The list rolls on, and on....and on. I could have been reminiscing the great Duke/North Carolina thrillers. Or even George Mason's run to the Final Four (although we all did love that). Yet I wasn't, because those aren't the teams that shaped my basketball upbringing. They won't be the teams, the games, and the moments that I'll miss.

When the Johnnies and the other teams that once flew the Big East banner high in the rafters kick off the 2013-14 season, things will be different. I'm not saying things will be worse, and I'm not necessarily saying things will be better (I'm confident, are you?). "Different" is the only certainty.

Butler, Xavier, and Creighton are joining forces with Georgetown, Villanova, St. John's, Providence, Seton Hall, Marquette, and DePaul. No Syracuse and no UConn, No Rutgers or Notre Dame. No newer Big East teams, Louisville, Cincinnati, or South Florida.

For St. John's, Georgetown, Seton Hall, and the rest, the focus shifts back to the league's roots, the roots that grew from the seeds planted by legendary commissioner Dave Gavitt over three decades ago. Now, the programs in place remind many of the Big East of 1979. Hopefully it will be as awesome as it sounds.

That old adage "with every ending brings new beginning" couldn't apply more than it does now. When Louisville walked (or climbed) off the (elevated) court at the Georgia Dome, the Big East that won the men's title and will claim the women's title on Tuesday night passes the torch to what looks like the same league... but isn't.

As Mark Blaudschun mentioned earlier on Tuesday in his blog, it's time for the new Big East to pick a leader, determine a structure, write down bylaws and rules, and pick officials - all of the fine details that are the reasons conferences exist in the first place. The longer the Big East waits to become operational, the more difficult it will be to iron out kinks and get the schools familiar with the new nuances before the fall sports (soccer, cross-country) start their seasons.

Blaudschun and many others recommend that the league brings Gavitt's son, Dan, aboard to serve as commissioner of the new and old Big East. A Gavitt worked out quite well the first time around, right?
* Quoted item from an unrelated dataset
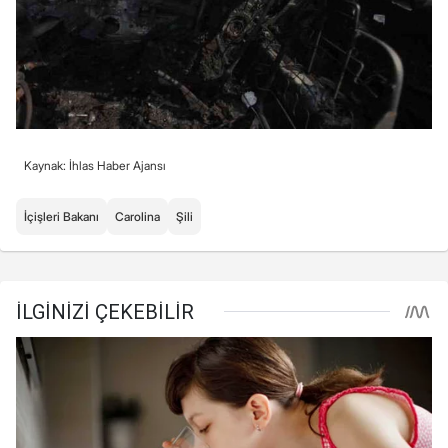
Kaynak: İhlas Haber Ajansı
İçişleri Bakanı
Carolina
Şili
It's an interesting feeling, not having the old Big East to fall back on. But this new league will have the competition, it will have Madison Square Garden, and it will have a healthy combination of old and new blood.

"I'm aware, having grown up in a basketball family, what St. John's and Madison Square Garden mean in terms of northeast basketball," Steve Lavin said. "I know that this is special. I am grateful to have been in a part of these last couple years coaching in the Big East as we know it, before the change to the new Big East."

Pitino and his impressive Cardinals squad gave Big East traditionalists one last hurrah. It was only fitting that the league went out on top - the way it always was.

Yet for the first time, that Big East is in the past and the new one is in the present. The structure has fallen and it's finally time to break ground.

It's the first day of the rest of our lives. Let's roll.